Литмир - Электронная Библиотека

Но как только Арторикс очутился перед Мирцей, все его планы рассеялись как дым; он стоял перед ней, словно школьник, пойманный учителем на месте преступления; поток красноречивых излияний внезапно иссяк, не излившись, и Арториксу с трудом удалось произнести лишь несколько бессвязных слов.
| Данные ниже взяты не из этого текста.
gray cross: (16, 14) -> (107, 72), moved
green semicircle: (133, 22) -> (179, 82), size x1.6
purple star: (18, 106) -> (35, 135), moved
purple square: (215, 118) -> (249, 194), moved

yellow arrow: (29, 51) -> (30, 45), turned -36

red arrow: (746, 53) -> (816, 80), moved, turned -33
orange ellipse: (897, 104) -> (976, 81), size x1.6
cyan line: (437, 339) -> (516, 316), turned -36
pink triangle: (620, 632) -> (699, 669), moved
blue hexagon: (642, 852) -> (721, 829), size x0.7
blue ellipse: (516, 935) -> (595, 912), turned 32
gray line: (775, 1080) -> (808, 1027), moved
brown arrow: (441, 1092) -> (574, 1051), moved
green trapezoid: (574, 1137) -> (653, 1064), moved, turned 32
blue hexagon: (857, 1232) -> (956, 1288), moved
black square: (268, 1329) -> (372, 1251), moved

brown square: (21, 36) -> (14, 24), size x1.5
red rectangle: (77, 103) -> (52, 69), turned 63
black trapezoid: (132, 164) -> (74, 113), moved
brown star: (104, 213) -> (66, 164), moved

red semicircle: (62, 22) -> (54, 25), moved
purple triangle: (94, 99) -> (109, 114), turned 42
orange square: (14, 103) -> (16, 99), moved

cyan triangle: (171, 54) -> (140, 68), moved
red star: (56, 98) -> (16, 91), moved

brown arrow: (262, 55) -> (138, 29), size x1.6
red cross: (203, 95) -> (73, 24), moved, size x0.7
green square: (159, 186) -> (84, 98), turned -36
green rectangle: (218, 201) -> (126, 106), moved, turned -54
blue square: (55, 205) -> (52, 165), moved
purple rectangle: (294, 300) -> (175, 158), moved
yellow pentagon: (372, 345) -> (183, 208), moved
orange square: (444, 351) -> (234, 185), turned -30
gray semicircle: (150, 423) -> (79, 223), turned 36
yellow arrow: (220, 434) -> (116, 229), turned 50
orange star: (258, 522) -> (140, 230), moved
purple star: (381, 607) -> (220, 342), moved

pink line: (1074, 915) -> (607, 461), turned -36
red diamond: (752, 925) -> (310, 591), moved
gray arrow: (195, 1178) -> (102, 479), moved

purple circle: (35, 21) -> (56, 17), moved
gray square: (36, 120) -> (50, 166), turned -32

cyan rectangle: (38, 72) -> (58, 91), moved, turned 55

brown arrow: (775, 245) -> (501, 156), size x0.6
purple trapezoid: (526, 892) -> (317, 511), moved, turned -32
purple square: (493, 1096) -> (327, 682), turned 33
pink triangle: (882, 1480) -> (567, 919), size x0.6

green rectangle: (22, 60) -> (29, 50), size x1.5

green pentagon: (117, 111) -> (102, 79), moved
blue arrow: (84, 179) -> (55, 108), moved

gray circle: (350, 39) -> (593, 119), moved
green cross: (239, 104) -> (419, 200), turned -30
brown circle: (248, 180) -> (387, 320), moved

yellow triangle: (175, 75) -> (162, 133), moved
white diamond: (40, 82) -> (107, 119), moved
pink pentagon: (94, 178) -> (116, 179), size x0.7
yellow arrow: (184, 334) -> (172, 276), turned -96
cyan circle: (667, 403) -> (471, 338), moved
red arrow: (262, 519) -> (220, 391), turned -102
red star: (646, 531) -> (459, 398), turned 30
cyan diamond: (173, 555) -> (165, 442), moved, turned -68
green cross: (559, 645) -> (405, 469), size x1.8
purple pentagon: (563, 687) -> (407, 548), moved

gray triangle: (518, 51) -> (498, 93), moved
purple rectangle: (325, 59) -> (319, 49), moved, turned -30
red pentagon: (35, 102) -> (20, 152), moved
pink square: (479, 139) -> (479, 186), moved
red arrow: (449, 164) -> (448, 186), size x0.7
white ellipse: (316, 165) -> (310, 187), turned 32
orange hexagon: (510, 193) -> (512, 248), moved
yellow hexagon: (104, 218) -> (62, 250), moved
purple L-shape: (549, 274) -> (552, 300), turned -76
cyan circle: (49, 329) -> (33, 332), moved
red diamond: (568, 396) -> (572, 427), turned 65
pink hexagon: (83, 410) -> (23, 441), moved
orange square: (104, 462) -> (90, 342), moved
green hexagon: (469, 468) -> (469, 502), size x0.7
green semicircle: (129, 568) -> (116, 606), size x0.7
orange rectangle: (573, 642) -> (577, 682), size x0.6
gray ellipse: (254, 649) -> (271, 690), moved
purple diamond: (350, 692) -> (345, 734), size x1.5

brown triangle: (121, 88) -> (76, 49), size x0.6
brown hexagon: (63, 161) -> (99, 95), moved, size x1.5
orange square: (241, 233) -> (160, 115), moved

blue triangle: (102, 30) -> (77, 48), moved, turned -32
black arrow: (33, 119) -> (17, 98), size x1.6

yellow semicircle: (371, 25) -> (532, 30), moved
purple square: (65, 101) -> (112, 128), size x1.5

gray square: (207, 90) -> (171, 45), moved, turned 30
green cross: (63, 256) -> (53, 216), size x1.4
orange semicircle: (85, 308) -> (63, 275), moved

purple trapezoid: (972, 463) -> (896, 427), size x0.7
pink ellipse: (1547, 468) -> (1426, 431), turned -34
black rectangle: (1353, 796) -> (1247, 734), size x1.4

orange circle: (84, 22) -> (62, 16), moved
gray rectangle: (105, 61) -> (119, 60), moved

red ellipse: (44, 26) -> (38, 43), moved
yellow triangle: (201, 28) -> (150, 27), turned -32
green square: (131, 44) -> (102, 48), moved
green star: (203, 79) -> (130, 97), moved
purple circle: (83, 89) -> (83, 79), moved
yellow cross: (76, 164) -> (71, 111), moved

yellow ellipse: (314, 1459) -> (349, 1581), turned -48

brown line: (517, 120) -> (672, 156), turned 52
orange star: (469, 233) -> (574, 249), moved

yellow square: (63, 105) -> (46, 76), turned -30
Горячая волна крови прихлынула к лицу девушки; после минутной паузы, усилием воли подавив смущение, она постаралась овладеть собой и наконец сказала Арториксу слегка дрожащим голосом:

– Что же ты, Арторикс? Разве так рассказывают сестре о бранных подвигах ее брата?

Юноша покраснел при этом укоре и, призвав на помощь свое утраченное было мужество, подробно передал девушке все, что гонцы сообщили о сражении под Аквином.

– А Спартак не ранен? – спросила Мирца, взволнованно слушавшая рассказ гладиатора. – Это правда, что он не ранен? Ничего с ним не случилось?

– Нет. Жив и невредим, как всегда, невзирая на все опасности которые угрожали ему.

– О, эта его сверхчеловеческая отвага! – воскликнула Мирца голосом, в котором звучало уныние. – Из-за нее-то я ежечасно и ежеминутно тревожусь!

– Не страшись, не бойся, благороднейшая из девушек: до тех пор, пока в руке Спартака меч, нет такого оружия, которое могло бы пронзить его грудь.

– О, я верю, – воскликнула, вздохнув, Мирца, – что он непобедим, как Аякс, но я знаю и то, что он так же уязвим, как Ахилл!

– Великие боги явно покровительствуют нашему правому делу и сохранят драгоценную жизнь нашего вождя!

Оба умолкли.

Арторикс влюбленными глазами смотрел на белокурую девушку, любуясь правильными чертами ее лица и стройным станом.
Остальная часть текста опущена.